§ REQUIRED WORK:
All that is needed is the number of lines in the records that contain the word "không", stated without anything else.

§ LISTED ENTRIES:
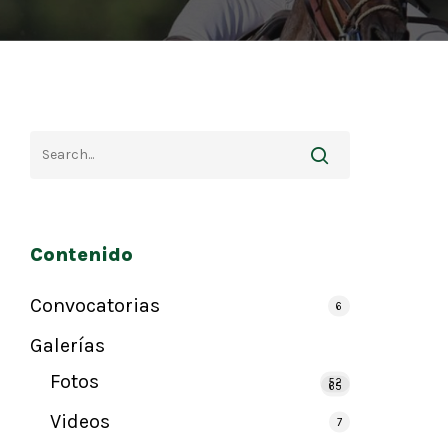
Contenido
Convocatorias
6
Galerías
Fotos
52
65
Videos
7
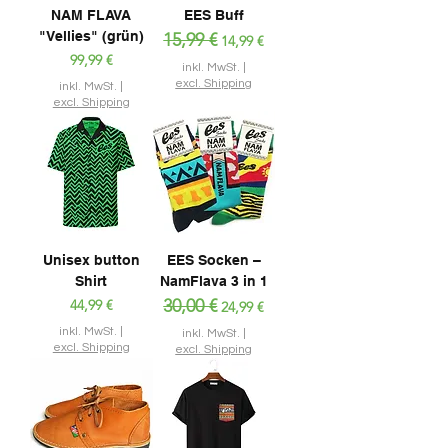
i
NAM FLAVA
EES Buff
t
"Vellies" (grün)
Standardpreis
15,99 €
Sale-Preis
14,99 €
e
Preis
99,99 €
r
inkl. MwSt.
|
excl. Shipping
inkl. MwSt.
|
excl. Shipping
Unisex button
EES Socken –
Shirt
NamFlava 3 in 1
Preis
Standardpreis
30,00 €
Sale-Preis
44,99 €
24,99 €
inkl. MwSt.
|
inkl. MwSt.
|
excl. Shipping
excl. Shipping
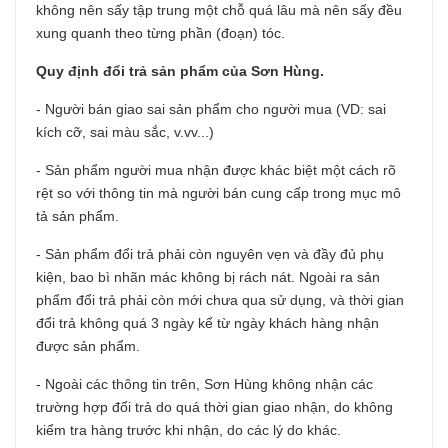
không nên sấy tập trung một chỗ quá lâu mà nên sấy đều
xung quanh theo từng phần (đoạn) tóc.
Quy định đổi trả sản phẩm của Sơn Hùng.
- Người bán giao sai sản phẩm cho người mua (VD: sai
kích cỡ, sai màu sắc, v.vv...)
- Sản phẩm người mua nhận được khác biệt một cách rõ
rệt so với thông tin mà người bán cung cấp trong mục mô
tả sản phẩm.
- Sản phẩm đổi trả phải còn nguyên vẹn và đầy đủ phụ
kiện, bao bì nhãn mác không bị rách nát. Ngoài ra sản
phẩm đổi trả phải còn mới chưa qua sử dụng, và thời gian
đổi trả không quá 3 ngày kể từ ngày khách hàng nhận
được sản phẩm.
- Ngoài các thông tin trên, Sơn Hùng không nhận các
trường hợp đổi trả do quá thời gian giao nhận, do không
kiểm tra hàng trước khi nhận, do các lý do khác.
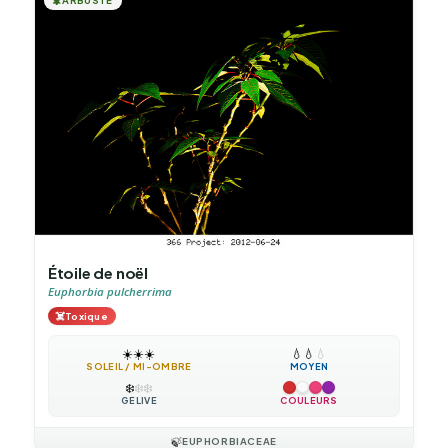
🌲
ARBUSTE
Étoile de noël
Euphorbia pulcherrima
☠️
Toxique
☀️
☀️
☀️
💧
💧
💧
SOLEIL / MI-OMBRE
MOYEN
❄️
❄️
❄️
GÉLIVE
COULEURS
🍃
EUPHORBIACEAE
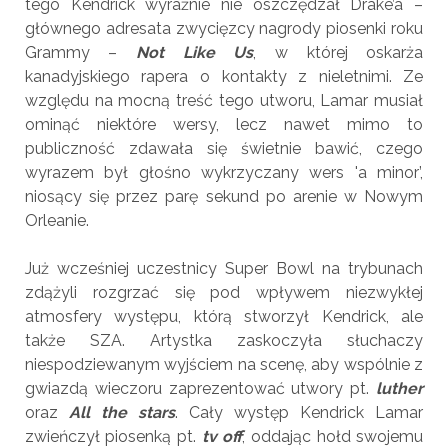
tego Kendrick wyraźnie nie oszczędzał Drake’a –
głównego adresata zwycięzcy nagrody piosenki roku
Grammy –
Not Like Us
, w której oskarża
kanadyjskiego rapera o kontakty z nieletnimi. Ze
względu na mocną treść tego utworu, Lamar musiał
ominąć niektóre wersy, lecz nawet mimo to
publiczność zdawała się świetnie bawić, czego
wyrazem był głośno wykrzyczany wers 'a minor’,
niosący się przez parę sekund po arenie w Nowym
Orleanie.
Już wcześniej uczestnicy Super Bowl na trybunach
zdążyli rozgrzać się pod wpływem niezwykłej
atmosfery występu, którą stworzył Kendrick, ale
także SZA. Artystka zaskoczyła słuchaczy
niespodziewanym wyjściem na scenę, aby wspólnie z
gwiazdą wieczoru zaprezentować utwory pt.
luther
oraz
All the stars
. Cały występ Kendrick Lamar
zwieńczył piosenką pt.
tv off
, oddając hołd swojemu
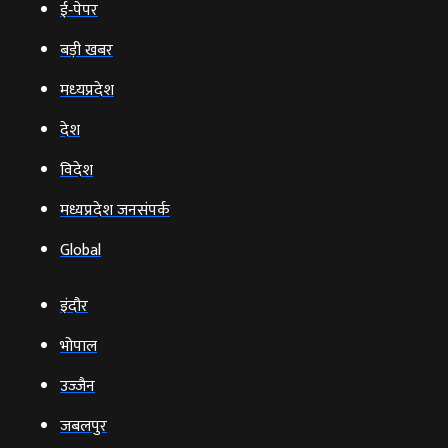
ई‑पेपर
बड़ी खबर
मध्‍यप्रदेश
देश
विदेश
मध्यप्रदेश जनसंपर्क
Global
इंदौर
भोपाल
उज्‍जैन
जबलपुर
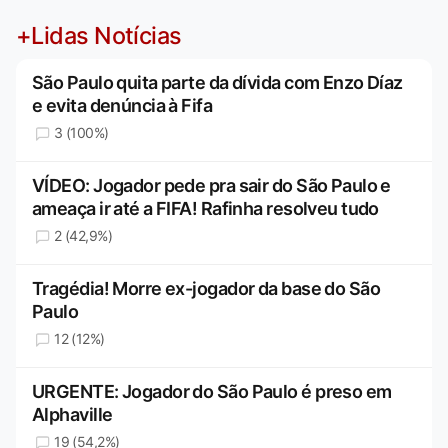
+Lidas Notícias
São Paulo quita parte da dívida com Enzo Díaz
e evita denúncia à Fifa
3 (100%)
VÍDEO: Jogador pede pra sair do São Paulo e
ameaça ir até a FIFA! Rafinha resolveu tudo
2 (42,9%)
Tragédia! Morre ex-jogador da base do São
Paulo
12 (12%)
URGENTE: Jogador do São Paulo é preso em
Alphaville
19 (54,2%)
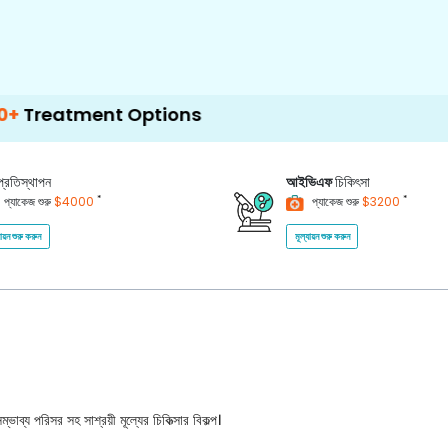
ent Options
প্রতিস্থাপন
আইভিএফ
চিকিৎসা
*
*
প্যাকেজ শুরু
$4000
প্যাকেজ শুরু
$3200
যায়ন শুরু করুন
মূল্যায়ন শুরু করুন
ভাব্য পরিসর সহ সাশ্রয়ী মূল্যের চিকিত্সার বিকল্প।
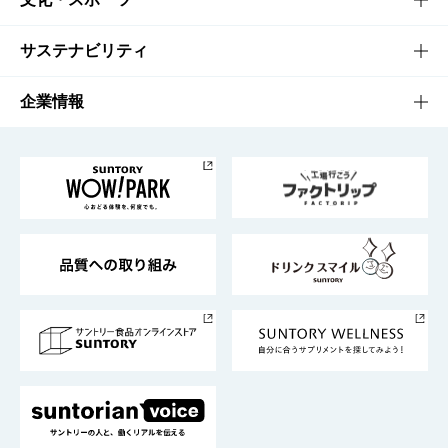
商品発売情報
キャンペーン
文化・スポーツTOP
サステナビリティ
栄養成分一覧
工場見学
サントリーホール
サステナビリティTOP
企業情報
お料理・お酒レシピ
サントリー美術館
トップメッセージ
企業情報TOP
地域情報
サントリーサンバーズ大阪
サントリーが考えるサステナビリティ経営
企業概要
東京サントリーサンゴリアス
ESG情報ポータル
グループ企業一覧
サントリースポーツ
サステナビリティストーリーズ
事業所一覧
採用情報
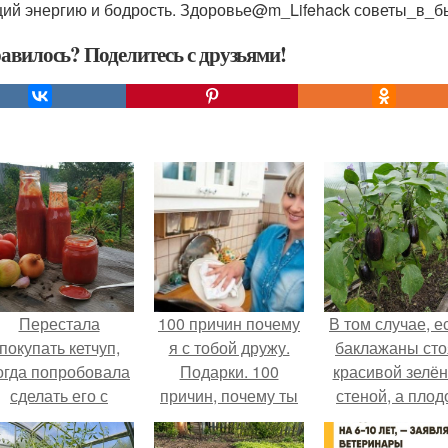
ий энергию и бодрость. Здоровье@m_Lifehack советы_в_б
авилось? Поделитесь с друзьями!
Перестала
100 причин почему
В том случае, е
покупать кетчуп,
я с тобой дружу.
баклажаны сто
огда попробовала
Подарки. 100
красивой зелё
сделать его с
причин, почему ты
стеной, а плод
яблоками.
моя лучшая
почти не видно
подруга.
радоваться ту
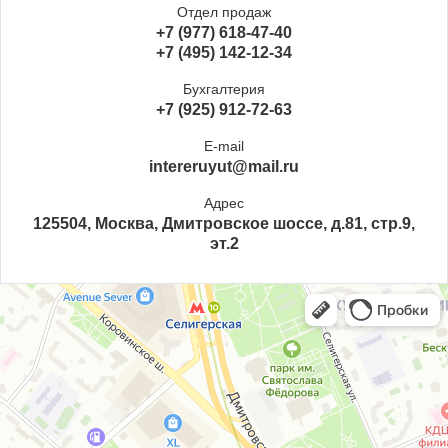
Отдел продаж
+7 (977) 618-47-40
+7 (495) 142-12-34
Бухгалтерия
+7 (925) 912-72-63
E-mail
intereruyut@mail.ru
Адрес
125504, Москва, Дмитровское шоссе, д.81, стр.9,
эт.2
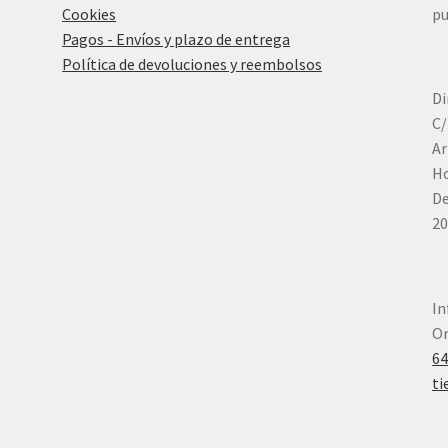
Cookies
pu
Pagos - Envíos y plazo de entrega
Política de devoluciones y reembolsos
Di
C/
Ar
Ho
De
20
In
Or
6
ti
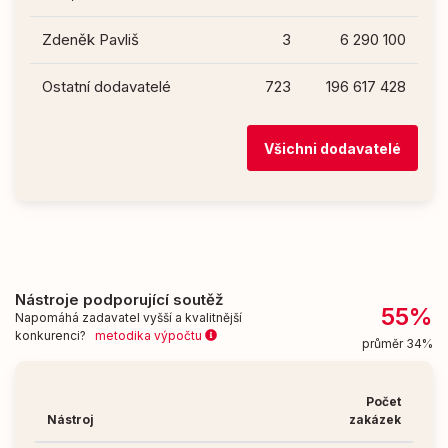
Zdeněk Pavliš
3
6 290 100
Ostatní dodavatelé
723
196 617 428
Všichni dodavatelé
Nástroje podporující soutěž
55%
Napomáhá zadavatel vyšší a kvalitnější
konkurenci?
metodika výpočtu
průměr 34%
Počet
Nástroj
zakázek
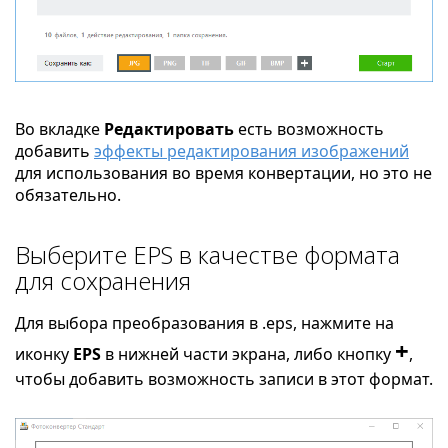
Во вкладке
Редактировать
есть возможность
добавить
эффекты редактирования изображений
для использования во время конвертации, но это не
обязательно.
Выберите EPS в качестве формата
для сохранения
Для выбора преобразования в .eps, нажмите на
+
иконку
EPS
в нижней части экрана, либо кнопку
,
чтобы добавить возможность записи в этот формат.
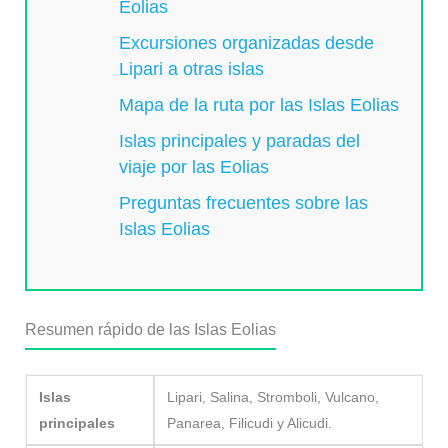
Eolias
Excursiones organizadas desde
Lipari a otras islas
Mapa de la ruta por las Islas Eolias
Islas principales y paradas del
viaje por las Eolias
Preguntas frecuentes sobre las
Islas Eolias
Resumen rápido de las Islas Eolias
Islas
Lipari, Salina, Stromboli, Vulcano,
principales
Panarea, Filicudi y Alicudi.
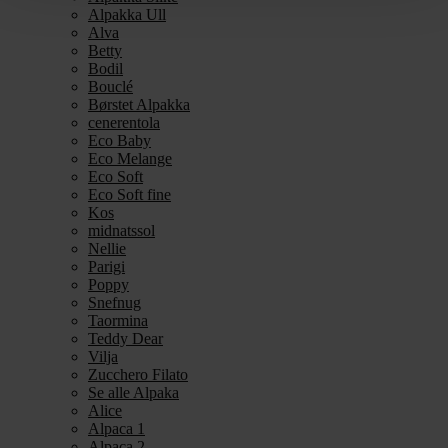
Alpakka Ull
Alva
Betty
Bodil
Bouclé
Børstet Alpakka
cenerentola
Eco Baby
Eco Melange
Eco Soft
Eco Soft fine
Kos
midnatssol
Nellie
Parigi
Poppy
Snefnug
Taormina
Teddy Dear
Vilja
Zucchero Filato
Se alle Alpaka
Alice
Alpaca 1
Alpaca 2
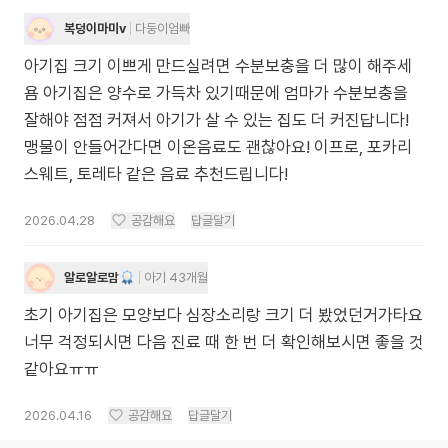
복덩이마미v
다둥이엄빠
아기집 크기 이쁘게 만드실려면 수분보충을 더 많이 해주세
욤 아기집은 양수로 가득차 있기때문에 엄마가 수분보충을
잘해야 점점 커져서 아기가 살 수 있는 집도 더 커진답니다!
맹물이 안들어간다면 이온음료도 괜찮아요! 이프로, 포카리
스웨트, 토레타 같은 음료 추천드립니다!
2026.04.28
공감해요
답글달기
알로알로맘
아기 43개월
초기 아기집은 모양보다 심장소리랑 크기 더 봤었던거가타요
너무 걱정되시면 다음 진료 때 한 번 더 확인해보시면 좋을 것
같아요ㅠㅠ
2026.04.16
공감해요
답글달기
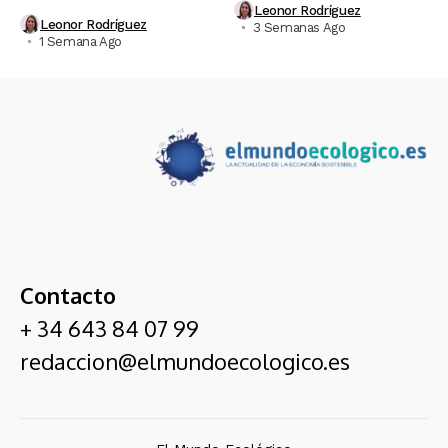
Leonor Rodríguez
Leonor Rodríguez
3 Semanas Ago
1 Semana Ago
Contacto
+ 34 643 84 07 99
redaccion@elmundoecologico.es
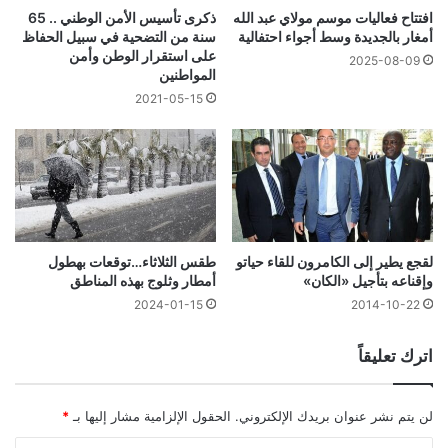
ذكرى تأسيس الأمن الوطني .. 65
افتتاح فعاليات موسم مولاي عبد الله
سنة من التضحية في سبيل الحفاظ
أمغار بالجديدة وسط أجواء احتفالية
على استقرار الوطن وأمن
2025-08-09
المواطنين
2021-05-15
لقجع يطير إلى الكامرون للقاء حياتو
طقس الثلاثاء…توقعات بهطول
وإقناعه بتأجيل «الكان»
أمطار وثلوج بهذه المناطق
2024-01-15
2014-10-22
اترك تعليقاً
لن يتم نشر عنوان بريدك الإلكتروني.
الحقول الإلزامية مشار إليها بـ
*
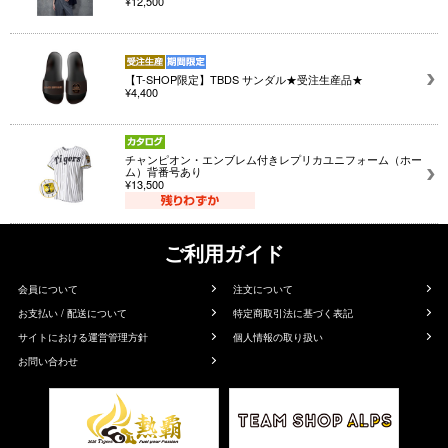
¥12,500
【T-SHOP限定】TBDS サンダル★受注生産品★
¥4,400
チャンピオン・エンブレム付きレプリカユニフォーム（ホー
ム）背番号あり
¥13,500
ご利用ガイド
会員について
注文について
お支払い / 配送について
特定商取引法に基づく表記
サイトにおける運営管理方針
個人情報の取り扱い
お問い合わせ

§ TASK SOLUTION:
5